Reputation: 262
I have a rather large bioinformatics dataset that I'm processing using pandas. It looks something like this:
>>> df = pd.DataFrame([['a=1|b=4', 'a=2|b=3', 'a=1|b=1'],
[None]*3, [None]*3], index=['metadata', 'a', 'b']).T
>>> df
metadata a b
0 a=1|b=4 None None
1 a=2|b=3 None None
2 a=1|b=1 None None
I want to extract the metadata from the 'metadata' column and put it in the a and b columns (yes, bioinformatics file formats are terrible). The way I'm currently doing this is using df.iterrows():
>>> def make_dict(string):
return dict([kv.split('=') for kv in string.split('|')])

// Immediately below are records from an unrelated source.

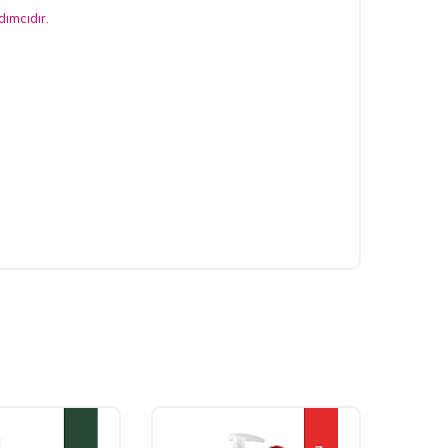
dımcıdır.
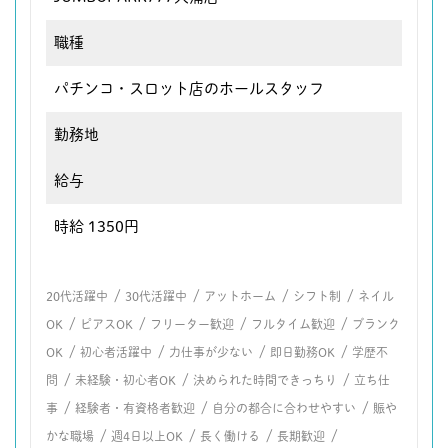
職種
パチンコ・スロット店のホールスタッフ
勤務地
給与
時給 1350円
/
/
/
/
20代活躍中
30代活躍中
アットホーム
シフト制
ネイル
/
/
/
/
OK
ピアスOK
フリーター歓迎
フルタイム歓迎
ブランク
/
/
/
/
OK
初心者活躍中
力仕事が少ない
即日勤務OK
学歴不
/
/
/
問
未経験・初心者OK
決められた時間できっちり
立ち仕
/
/
/
事
経験者・有資格者歓迎
自分の都合に合わせやすい
賑や
/
/
/
/
かな職場
週4日以上OK
長く働ける
長期歓迎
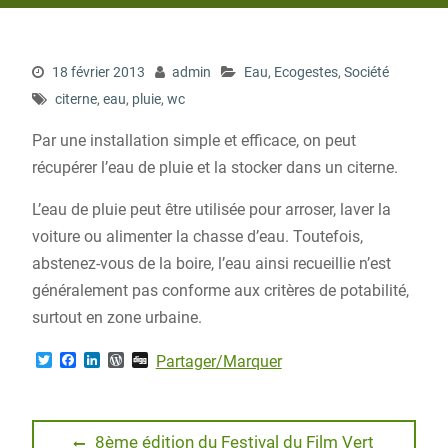
18 février 2013
admin
Eau
,
Ecogestes
,
Société
citerne
,
eau
,
pluie
,
wc
Par une installation simple et efficace, on peut
récupérer l’eau de pluie et la stocker dans un citerne.
L’eau de pluie peut être utilisée pour arroser, laver la
voiture ou alimenter la chasse d’eau. Toutefois,
abstenez-vous de la boire, l’eau ainsi recueillie n’est
généralement pas conforme aux critères de potabilité,
surtout en zone urbaine.
T
F
L
W
D
Partager/Marquer
w
a
i
o
i
i
c
n
r
g
t
e
k
d
g
t
b
e
P
Navigation
e
o
d
r
Previous
8ème édition du Festival du Film Vert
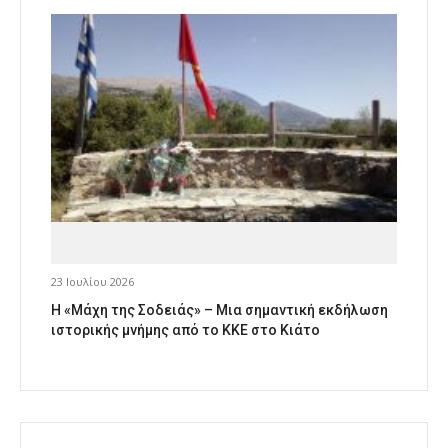
23 Ιουλίου 2026
Η «Μάχη της Σοδειάς» – Μια σημαντική εκδήλωση
ιστορικής μνήμης από το ΚΚΕ στο Κιάτο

>>> for idx, row in df.iterrows():
for k, v in make_dict(row['metadata']).iteritems():
df[k][idx] = v
>>> df
metadata a b
0 a=1|b=4 1 4
1 a=2|b=3 2 3
2 a=1|b=1 1 1
This works, but is extremely slow for large datasets. My question is: is there a way to get the same result without using iterrows, using vectorized pandas functions, and get the same result?
Upvotes: 2
Views: 367
Reputation: 28946
This should be faster
In [124]: regex = r'\w=(\d+)\|\w=(\d+)'
In [127]: df[['a', 'b']] = df.metadata.str.extract(regex)
In [128]: df
Out[128]:
metadata a b
0 a=1|b=4 1 4
1 a=2|b=3 2 3
2 a=1|b=1 1 1
[3 rows x 3 columns]
EDIT:
Interesting, looks like it's actually slower, but I suspect that this will scale well
In [131]: %%timeit
.....: df[['a', 'b']] = df.metadata.str.extract(regex)
.....:
1000 loops, best of 3: 973 µs per loop
In [135]: %%timeit
for idx, row in df.iterrows():
for k, v in make_dict(row['metadata']).items():
df[k][idx] = v
.....:
1000 loops, best of 3: 440 µs per loop
Upvotes: 2